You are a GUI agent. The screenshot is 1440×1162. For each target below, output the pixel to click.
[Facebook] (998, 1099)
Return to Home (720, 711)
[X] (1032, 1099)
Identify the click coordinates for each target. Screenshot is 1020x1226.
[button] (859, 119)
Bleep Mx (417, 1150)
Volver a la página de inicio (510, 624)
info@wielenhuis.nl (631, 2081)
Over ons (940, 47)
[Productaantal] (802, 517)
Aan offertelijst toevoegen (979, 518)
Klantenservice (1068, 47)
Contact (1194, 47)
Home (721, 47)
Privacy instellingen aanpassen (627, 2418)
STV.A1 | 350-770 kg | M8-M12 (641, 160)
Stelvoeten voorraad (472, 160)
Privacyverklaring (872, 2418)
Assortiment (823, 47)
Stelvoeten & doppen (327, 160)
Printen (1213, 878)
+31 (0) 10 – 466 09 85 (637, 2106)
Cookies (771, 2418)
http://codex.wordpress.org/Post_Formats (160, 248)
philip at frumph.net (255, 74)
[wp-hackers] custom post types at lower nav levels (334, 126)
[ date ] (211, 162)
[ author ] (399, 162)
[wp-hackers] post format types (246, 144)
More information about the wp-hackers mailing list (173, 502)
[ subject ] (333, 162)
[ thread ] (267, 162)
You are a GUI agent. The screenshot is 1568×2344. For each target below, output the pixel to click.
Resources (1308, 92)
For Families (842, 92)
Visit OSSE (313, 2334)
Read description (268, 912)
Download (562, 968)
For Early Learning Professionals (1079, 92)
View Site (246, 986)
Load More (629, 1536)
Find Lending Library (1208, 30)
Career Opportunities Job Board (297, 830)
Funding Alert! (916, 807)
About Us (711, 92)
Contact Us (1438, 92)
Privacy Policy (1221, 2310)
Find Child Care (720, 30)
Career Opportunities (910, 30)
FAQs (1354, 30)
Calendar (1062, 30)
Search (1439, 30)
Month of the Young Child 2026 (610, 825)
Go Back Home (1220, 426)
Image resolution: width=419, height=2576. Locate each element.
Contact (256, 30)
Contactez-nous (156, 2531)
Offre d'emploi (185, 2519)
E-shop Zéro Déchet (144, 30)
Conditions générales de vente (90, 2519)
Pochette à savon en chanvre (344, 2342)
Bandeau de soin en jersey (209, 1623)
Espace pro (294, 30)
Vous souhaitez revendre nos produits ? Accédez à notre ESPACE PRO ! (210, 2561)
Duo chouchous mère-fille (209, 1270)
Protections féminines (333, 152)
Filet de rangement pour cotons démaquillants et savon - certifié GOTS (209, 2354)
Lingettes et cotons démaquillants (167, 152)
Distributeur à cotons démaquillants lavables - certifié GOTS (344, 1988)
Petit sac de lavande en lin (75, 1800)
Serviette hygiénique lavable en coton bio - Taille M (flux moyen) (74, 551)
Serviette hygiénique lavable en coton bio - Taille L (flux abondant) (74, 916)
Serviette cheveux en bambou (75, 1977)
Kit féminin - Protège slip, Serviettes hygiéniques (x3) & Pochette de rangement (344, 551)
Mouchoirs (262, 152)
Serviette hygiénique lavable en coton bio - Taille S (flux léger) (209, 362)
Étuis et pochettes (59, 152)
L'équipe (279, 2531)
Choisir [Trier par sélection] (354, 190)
──────────────────────────────
> **Exercise instructions**: Take the line that contains "Go Back Home (1220, 426)" and every line after it in the material above. Set those lines down exactly and nothing more.

> **Completed task**:
Go Back Home (1220, 426)
Image resolution: width=419, height=2576. Locate each element.
Contact (256, 30)
Contactez-nous (156, 2531)
Offre d'emploi (185, 2519)
E-shop Zéro Déchet (144, 30)
Conditions générales de vente (90, 2519)
Pochette à savon en chanvre (344, 2342)
Bandeau de soin en jersey (209, 1623)
Espace pro (294, 30)
Vous souhaitez revendre nos produits ? Accédez à notre ESPACE PRO ! (210, 2561)
Duo chouchous mère-fille (209, 1270)
Protections féminines (333, 152)
Filet de rangement pour cotons démaquillants et savon - certifié GOTS (209, 2354)
Lingettes et cotons démaquillants (167, 152)
Distributeur à cotons démaquillants lavables - certifié GOTS (344, 1988)
Petit sac de lavande en lin (75, 1800)
Serviette hygiénique lavable en coton bio - Taille M (flux moyen) (74, 551)
Serviette hygiénique lavable en coton bio - Taille L (flux abondant) (74, 916)
Serviette cheveux en bambou (75, 1977)
Kit féminin - Protège slip, Serviettes hygiéniques (x3) & Pochette de rangement (344, 551)
Mouchoirs (262, 152)
Serviette hygiénique lavable en coton bio - Taille S (flux léger) (209, 362)
Étuis et pochettes (59, 152)
L'équipe (279, 2531)
Choisir [Trier par sélection] (354, 190)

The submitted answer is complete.